Capítulo 2. El self en contexto. Unidad y multiplicidad

En este capítulo, Howell expone su concepción de la mente como compuesta por múltiples selves parciales, a su vez subdivididos y con mayor o menor grado de conexión, mostrando los desarrollos en distintos campos que en las últimas décadas apoyan esta concepción.

En los principios del psicoanálisis, Freud, comenzó proponiendo una “doble conciencia” para la histeria, lo que implicaba centros duales de actividad mental inconsciente y consciente, pero finalmente abandonó esta propuesta y en su lugar adoptó el constructo de inconsciente unitario.

Autores como Janet, Jung y James enfatizaron la división de la experiencia del self, pero con el auge del conductismo por un lado y del psicoanálisis por otro, el self múltiple dejó de estar presente para el público. Además, dice la autora que el psicoanálisis ha enfatizado una perspectiva lineal del desarrollo y ha asumido que el infante empieza su vida como un self global o integral. Si, por otro lado, acudimos a la psicología, ha triunfado el concepto de “rasgo” (tendencias estables  que mantienen la característica de unidad individual, que difieren entre los individuos), frente al concepto de “estado” (diferentes organizaciones del self dentro de cada individuo).
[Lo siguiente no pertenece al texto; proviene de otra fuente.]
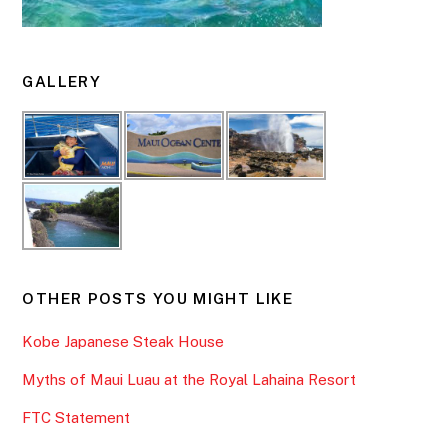
GALLERY
OTHER POSTS YOU MIGHT LIKE
Kobe Japanese Steak House
Myths of Maui Luau at the Royal Lahaina Resort
FTC Statement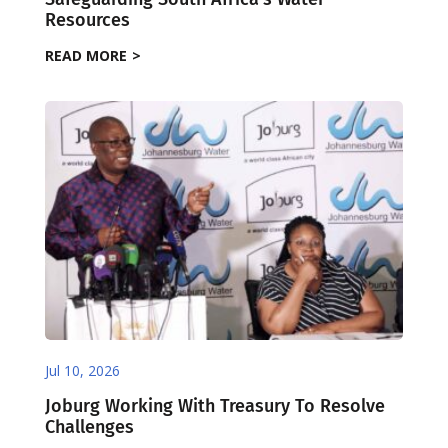
Resources
READ MORE
Jul 10, 2026
Joburg Working With Treasury To Resolve
Challenges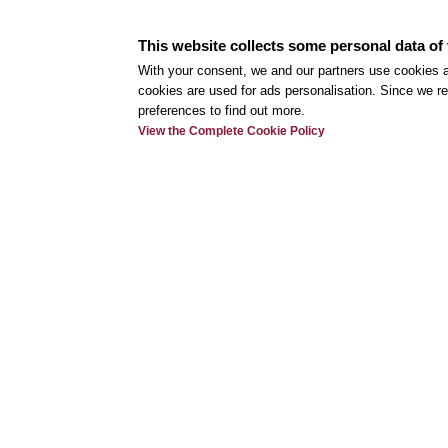
This website collects some personal data of 
With your consent, we and our partners use cookies a
cookies are used for ads personalisation. Since we re
preferences to find out more.
View the Complete Cookie Policy
Use
My r
Onli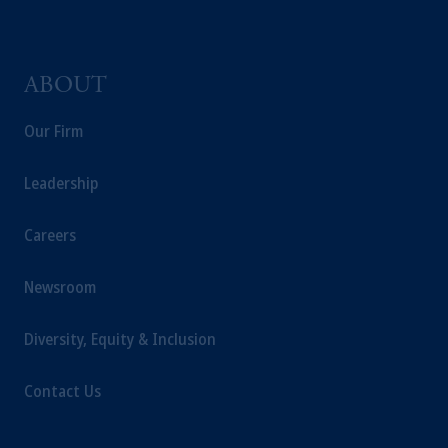
ABOUT
Our Firm
Leadership
Careers
Newsroom
Diversity, Equity & Inclusion
Contact Us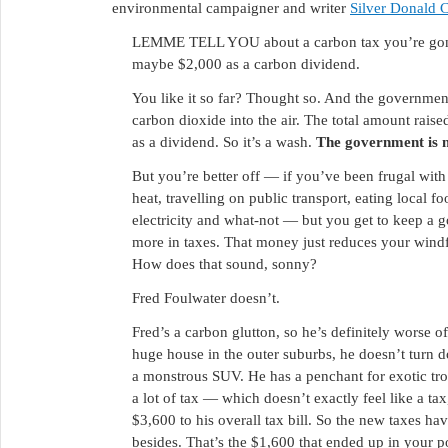
environmental campaigner and writer
Silver Donald 
LEMME TELL YOU about a carbon tax you’re gonn
maybe $2,000 as a carbon dividend.
You like it so far? Thought so. And the governmen
carbon dioxide into the air. The total amount raise
as a dividend. So it’s a wash.
The government is no
But you’re better off — if you’ve been frugal with
heat, travelling on public transport, eating local f
electricity and what-not — but you get to keep a
more in taxes. That money just reduces your windf
How does that sound, sonny?
Fred Foulwater doesn’t.
Fred’s a carbon glutton, so he’s definitely worse o
huge house in the outer suburbs, he doesn’t turn
a monstrous SUV. He has a penchant for exotic tropi
a lot of tax — which doesn’t exactly feel like a tax
$3,600 to his overall tax bill. So the new taxes h
besides. That’s the $1,600 that ended up in your p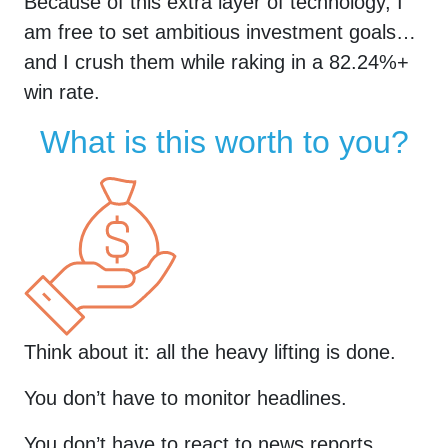
Because of this extra layer of technology, I
am free to set ambitious investment goals…
and I crush them while raking in a
82.24
%+
win rate.
What is this worth to you?
Think about it: all the heavy lifting is done.
You don’t have to monitor headlines.
You don’t have to react to news reports.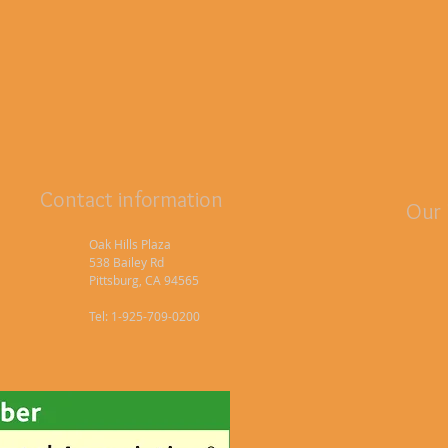
Contact information
Our 
Oak Hills Plaza
538 Bailey Rd
Pittsburg, CA 94565
Tel: 1-925-709-0200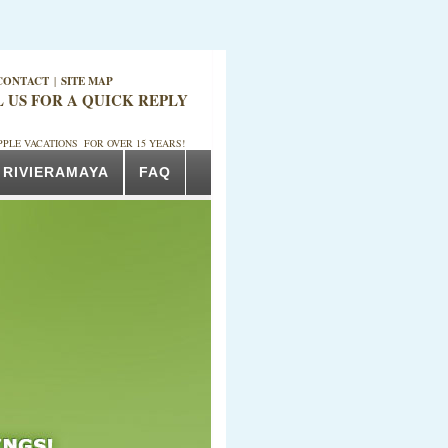
CONTACT
|
SITE MAP
L US FOR A QUICK REPLY
PPLE VACATIONS FOR OVER 15 YEARS!
RIVIERAMAYA
FAQ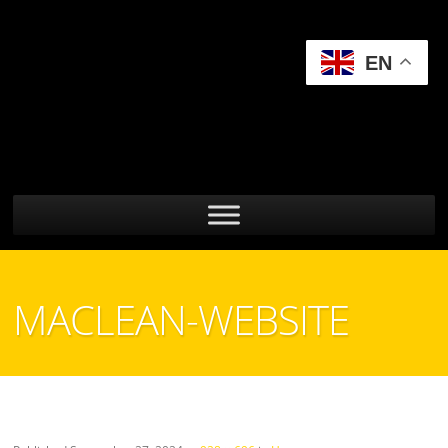
EN
MACLEAN-WEBSITE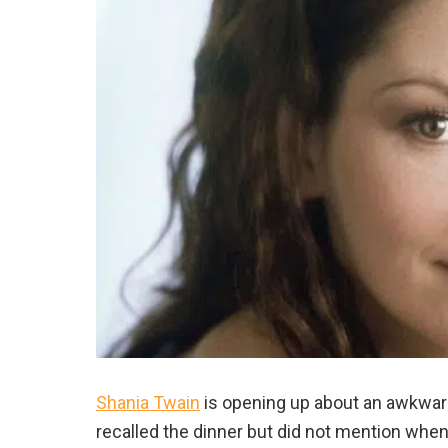
Shania Twain
is opening up about an awkward
recalled the dinner but did not mention when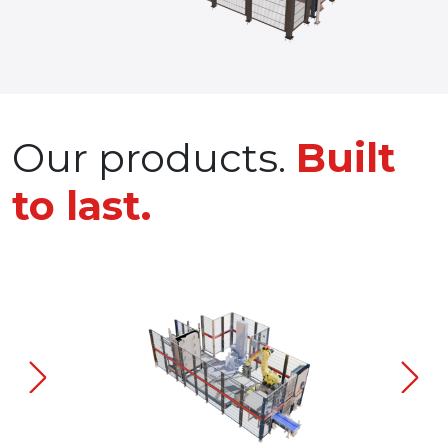
Our products.
Built
to last.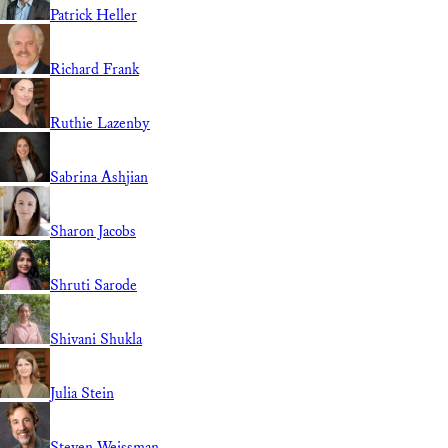
Patrick Heller
Richard Frank
Ruthie Lazenby
Sabrina Ashjian
Sharon Jacobs
Shruti Sarode
Shivani Shukla
Julia Stein
Steven Weissman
Un fenómeno observado en la hipnosis ya alertó sobre la disociación mental. El “observador oculto”, una parte del self que permanece consciente de la información que no está disponible para la parte hipnotizada. Y, finalmente, en las últimas décadas han confluido múltiples ramas del conocimiento para que vuelvan a proliferar los conceptos de un self múltiple.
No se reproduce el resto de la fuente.